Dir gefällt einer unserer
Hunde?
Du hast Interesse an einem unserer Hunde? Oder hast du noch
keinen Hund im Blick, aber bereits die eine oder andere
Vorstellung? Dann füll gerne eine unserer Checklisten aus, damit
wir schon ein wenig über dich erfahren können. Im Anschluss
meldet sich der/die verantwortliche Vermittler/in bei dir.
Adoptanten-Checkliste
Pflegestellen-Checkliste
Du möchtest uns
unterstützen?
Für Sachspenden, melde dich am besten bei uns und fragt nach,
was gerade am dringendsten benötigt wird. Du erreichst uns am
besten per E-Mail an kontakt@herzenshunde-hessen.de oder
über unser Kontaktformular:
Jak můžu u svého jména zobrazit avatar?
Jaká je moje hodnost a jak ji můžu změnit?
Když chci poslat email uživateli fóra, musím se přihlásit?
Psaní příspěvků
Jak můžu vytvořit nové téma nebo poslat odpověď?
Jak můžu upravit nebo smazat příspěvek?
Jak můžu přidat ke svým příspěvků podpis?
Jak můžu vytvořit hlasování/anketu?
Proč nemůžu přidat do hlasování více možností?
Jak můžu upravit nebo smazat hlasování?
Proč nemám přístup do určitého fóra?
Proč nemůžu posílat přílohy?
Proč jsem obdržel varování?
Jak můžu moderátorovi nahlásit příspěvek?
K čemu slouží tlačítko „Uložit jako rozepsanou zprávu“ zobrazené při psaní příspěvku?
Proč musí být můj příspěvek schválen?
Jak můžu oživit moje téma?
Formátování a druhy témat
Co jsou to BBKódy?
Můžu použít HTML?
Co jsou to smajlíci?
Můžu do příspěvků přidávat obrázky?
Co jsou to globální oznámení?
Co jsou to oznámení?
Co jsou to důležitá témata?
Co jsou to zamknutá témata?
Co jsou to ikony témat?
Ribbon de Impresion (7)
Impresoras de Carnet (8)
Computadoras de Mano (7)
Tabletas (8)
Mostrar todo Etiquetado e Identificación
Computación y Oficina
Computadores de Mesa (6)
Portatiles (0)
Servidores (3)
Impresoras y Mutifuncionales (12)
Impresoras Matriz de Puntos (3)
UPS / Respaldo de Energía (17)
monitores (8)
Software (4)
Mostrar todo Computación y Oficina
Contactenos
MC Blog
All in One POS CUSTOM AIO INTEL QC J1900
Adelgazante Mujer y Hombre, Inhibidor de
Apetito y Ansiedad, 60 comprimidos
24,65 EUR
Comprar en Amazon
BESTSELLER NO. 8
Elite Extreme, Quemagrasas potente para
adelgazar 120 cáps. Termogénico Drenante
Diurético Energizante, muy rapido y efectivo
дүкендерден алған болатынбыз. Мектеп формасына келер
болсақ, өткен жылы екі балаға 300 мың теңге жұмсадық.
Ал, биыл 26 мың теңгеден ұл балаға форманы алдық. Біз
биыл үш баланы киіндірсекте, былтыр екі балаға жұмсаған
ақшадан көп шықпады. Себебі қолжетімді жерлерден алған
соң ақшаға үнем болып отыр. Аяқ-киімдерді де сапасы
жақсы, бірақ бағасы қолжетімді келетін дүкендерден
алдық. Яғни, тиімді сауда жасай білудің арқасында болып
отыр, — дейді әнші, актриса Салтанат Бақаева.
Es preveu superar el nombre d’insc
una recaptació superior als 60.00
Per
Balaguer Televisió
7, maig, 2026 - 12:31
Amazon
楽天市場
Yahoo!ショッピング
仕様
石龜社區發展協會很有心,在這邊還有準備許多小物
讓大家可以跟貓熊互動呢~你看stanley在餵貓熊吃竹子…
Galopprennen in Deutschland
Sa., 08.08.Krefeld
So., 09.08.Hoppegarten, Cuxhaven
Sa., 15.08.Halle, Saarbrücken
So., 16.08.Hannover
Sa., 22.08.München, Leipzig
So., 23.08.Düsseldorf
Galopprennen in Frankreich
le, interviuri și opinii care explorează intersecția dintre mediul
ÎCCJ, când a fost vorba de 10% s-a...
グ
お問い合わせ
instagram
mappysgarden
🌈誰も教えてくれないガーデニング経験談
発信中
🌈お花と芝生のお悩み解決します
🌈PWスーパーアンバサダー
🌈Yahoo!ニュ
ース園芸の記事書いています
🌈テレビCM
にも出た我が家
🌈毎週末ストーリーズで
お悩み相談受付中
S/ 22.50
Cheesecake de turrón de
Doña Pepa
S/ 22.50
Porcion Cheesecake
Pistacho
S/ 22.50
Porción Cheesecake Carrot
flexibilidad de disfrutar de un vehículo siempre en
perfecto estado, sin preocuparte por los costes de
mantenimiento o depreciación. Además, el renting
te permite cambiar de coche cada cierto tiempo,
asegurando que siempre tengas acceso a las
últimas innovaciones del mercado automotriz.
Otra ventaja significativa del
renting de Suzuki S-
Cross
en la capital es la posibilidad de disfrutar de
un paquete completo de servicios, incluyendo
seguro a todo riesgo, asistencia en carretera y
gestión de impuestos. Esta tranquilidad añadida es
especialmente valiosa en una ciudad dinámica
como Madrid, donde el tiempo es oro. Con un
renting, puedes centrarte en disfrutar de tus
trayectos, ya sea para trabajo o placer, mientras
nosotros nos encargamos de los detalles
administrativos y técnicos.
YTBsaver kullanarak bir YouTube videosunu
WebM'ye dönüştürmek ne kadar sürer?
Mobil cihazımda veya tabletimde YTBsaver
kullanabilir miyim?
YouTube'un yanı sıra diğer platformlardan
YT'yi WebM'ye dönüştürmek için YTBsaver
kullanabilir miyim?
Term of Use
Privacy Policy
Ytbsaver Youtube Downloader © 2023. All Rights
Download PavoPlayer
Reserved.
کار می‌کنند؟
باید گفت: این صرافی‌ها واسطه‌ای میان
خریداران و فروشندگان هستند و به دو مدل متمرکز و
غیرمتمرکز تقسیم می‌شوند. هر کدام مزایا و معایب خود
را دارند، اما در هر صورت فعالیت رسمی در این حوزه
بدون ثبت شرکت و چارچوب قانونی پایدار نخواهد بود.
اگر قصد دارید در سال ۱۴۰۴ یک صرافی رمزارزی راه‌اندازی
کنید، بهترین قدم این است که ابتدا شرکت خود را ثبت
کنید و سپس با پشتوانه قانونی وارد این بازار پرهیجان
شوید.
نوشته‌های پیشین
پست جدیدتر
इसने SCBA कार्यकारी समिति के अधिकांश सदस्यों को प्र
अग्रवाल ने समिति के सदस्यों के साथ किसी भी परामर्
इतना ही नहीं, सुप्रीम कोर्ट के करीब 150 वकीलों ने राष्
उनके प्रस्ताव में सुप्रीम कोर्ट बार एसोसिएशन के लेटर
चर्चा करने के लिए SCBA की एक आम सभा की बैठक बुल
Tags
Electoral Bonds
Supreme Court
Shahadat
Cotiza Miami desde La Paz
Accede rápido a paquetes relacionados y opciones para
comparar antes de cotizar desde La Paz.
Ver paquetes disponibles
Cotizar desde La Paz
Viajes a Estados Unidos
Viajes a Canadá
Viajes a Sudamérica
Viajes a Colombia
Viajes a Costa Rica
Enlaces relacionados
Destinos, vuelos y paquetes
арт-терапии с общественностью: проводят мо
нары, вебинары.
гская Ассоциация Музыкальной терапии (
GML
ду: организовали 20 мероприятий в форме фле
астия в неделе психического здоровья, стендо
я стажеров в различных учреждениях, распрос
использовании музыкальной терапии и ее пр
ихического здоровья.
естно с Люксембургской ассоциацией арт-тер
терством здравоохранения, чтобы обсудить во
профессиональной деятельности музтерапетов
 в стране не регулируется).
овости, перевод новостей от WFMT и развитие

### Your goal
Check each line of the records above, and copy those that hold the word "dich".

### Exercise result
wir schon ein wenig über dich erfahren können. Im Anschluss
Für Sachspenden, melde dich am besten bei uns und fragt nach,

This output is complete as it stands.